Il Museo Nazionale di Antropologia di Città del Messico, è uno di quei posti nei quali ho desiderato andare fin dal primo anno di Università, quando ho iniziato a conoscere e amare questa disciplina. Si tratta però di un museo dove tutti, anche i non addetti ai lavori, dovrebbero visitare. Qui ci sono infatti oltre 20 sale che costudiscono la più grande collezione al mondo di arte precolombiana, appartenente alle culture Maya, Olmeca, Tolteca, Mexica,Teotihuacana, Zapoteca e Mixteca. Estremamente preziose sono anche le testimonianze antropologiche contemporanee che si trovano al piano superiore del museo.
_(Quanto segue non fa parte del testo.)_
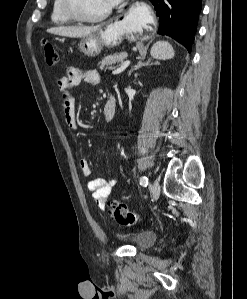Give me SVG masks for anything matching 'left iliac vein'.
I'll use <instances>...</instances> for the list:
<instances>
[{"label": "left iliac vein", "mask_w": 247, "mask_h": 299, "mask_svg": "<svg viewBox=\"0 0 247 299\" xmlns=\"http://www.w3.org/2000/svg\"><path fill=\"white\" fill-rule=\"evenodd\" d=\"M151 191L153 199L157 200L160 195V185L157 180H154V182L152 183Z\"/></svg>", "instance_id": "obj_1"}]
</instances>
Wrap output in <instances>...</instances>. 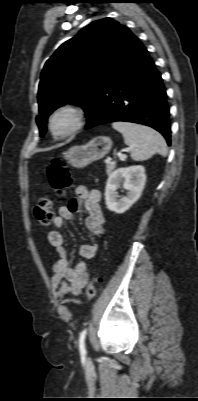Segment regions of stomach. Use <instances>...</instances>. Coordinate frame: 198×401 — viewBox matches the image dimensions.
Returning a JSON list of instances; mask_svg holds the SVG:
<instances>
[{"label": "stomach", "mask_w": 198, "mask_h": 401, "mask_svg": "<svg viewBox=\"0 0 198 401\" xmlns=\"http://www.w3.org/2000/svg\"><path fill=\"white\" fill-rule=\"evenodd\" d=\"M112 144L110 137L97 136L85 145L69 148L63 153V157L73 167L82 168L102 159L111 150Z\"/></svg>", "instance_id": "0dacf381"}]
</instances>
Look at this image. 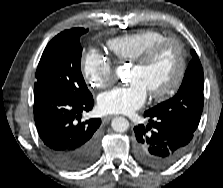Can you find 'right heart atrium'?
<instances>
[{"label": "right heart atrium", "instance_id": "right-heart-atrium-1", "mask_svg": "<svg viewBox=\"0 0 223 188\" xmlns=\"http://www.w3.org/2000/svg\"><path fill=\"white\" fill-rule=\"evenodd\" d=\"M81 71L86 83L94 89L105 87L113 75L111 61L94 51L84 54Z\"/></svg>", "mask_w": 223, "mask_h": 188}]
</instances>
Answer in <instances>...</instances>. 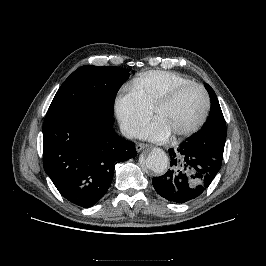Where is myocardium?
Segmentation results:
<instances>
[{"instance_id": "f54148a6", "label": "myocardium", "mask_w": 266, "mask_h": 266, "mask_svg": "<svg viewBox=\"0 0 266 266\" xmlns=\"http://www.w3.org/2000/svg\"><path fill=\"white\" fill-rule=\"evenodd\" d=\"M190 88H197L199 89L205 99V106H204V111L199 118V120L193 124L191 127L178 131L176 133H173V136L178 138V137H187L190 136L194 133H196L206 122L209 113H210V108H211V99L208 91L201 85L195 82L191 83H185L178 85L174 88H172L170 91H168L153 107V116L155 117L156 114L163 109L164 107L168 106L171 104L182 92H184L187 89Z\"/></svg>"}]
</instances>
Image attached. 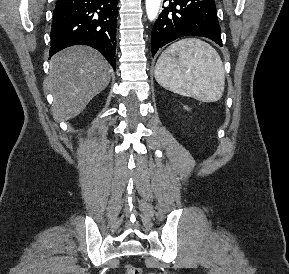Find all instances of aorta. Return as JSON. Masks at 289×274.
<instances>
[{"label":"aorta","instance_id":"1","mask_svg":"<svg viewBox=\"0 0 289 274\" xmlns=\"http://www.w3.org/2000/svg\"><path fill=\"white\" fill-rule=\"evenodd\" d=\"M161 0H146V13L150 21H154L158 15Z\"/></svg>","mask_w":289,"mask_h":274}]
</instances>
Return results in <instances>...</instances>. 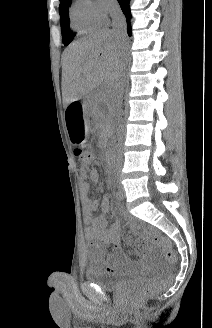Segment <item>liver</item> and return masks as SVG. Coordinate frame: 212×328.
Returning <instances> with one entry per match:
<instances>
[{
  "label": "liver",
  "mask_w": 212,
  "mask_h": 328,
  "mask_svg": "<svg viewBox=\"0 0 212 328\" xmlns=\"http://www.w3.org/2000/svg\"><path fill=\"white\" fill-rule=\"evenodd\" d=\"M123 40L103 29L72 43L63 53L62 95L65 104L94 89L113 93L122 71Z\"/></svg>",
  "instance_id": "1"
}]
</instances>
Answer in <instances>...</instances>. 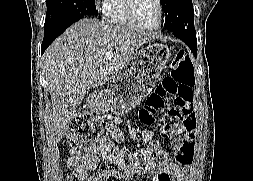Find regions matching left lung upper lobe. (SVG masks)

Il Museo si trova nel bosco di Chapultepec, in quella zona della città chiamata Paseo de la Reforma, facilmente raggiungibile con la metro. All’entrata del museo c’è una grande fontana con sopra un monolite che rappresenta Tlaloc, il dio dell’acqua, una delle divinità più venerate nella cultura precolombiana.

Insomma che siate antropologi o, semplicemente, persone curiose, il nostro consiglio è di visitarlo. Tenete conto che ci vuole almeno una giornata, approfittate dunque dei locali che ci sono in zona per cenare lì prima di fare rientro al vostro hotel. Noi soggiornavamo all’Ibis Mexico Alameda hotel di Città del Messico e ci siamo trovate molto bene, sia come qualità dell’hotel sia come posizione, assolutamente centrale.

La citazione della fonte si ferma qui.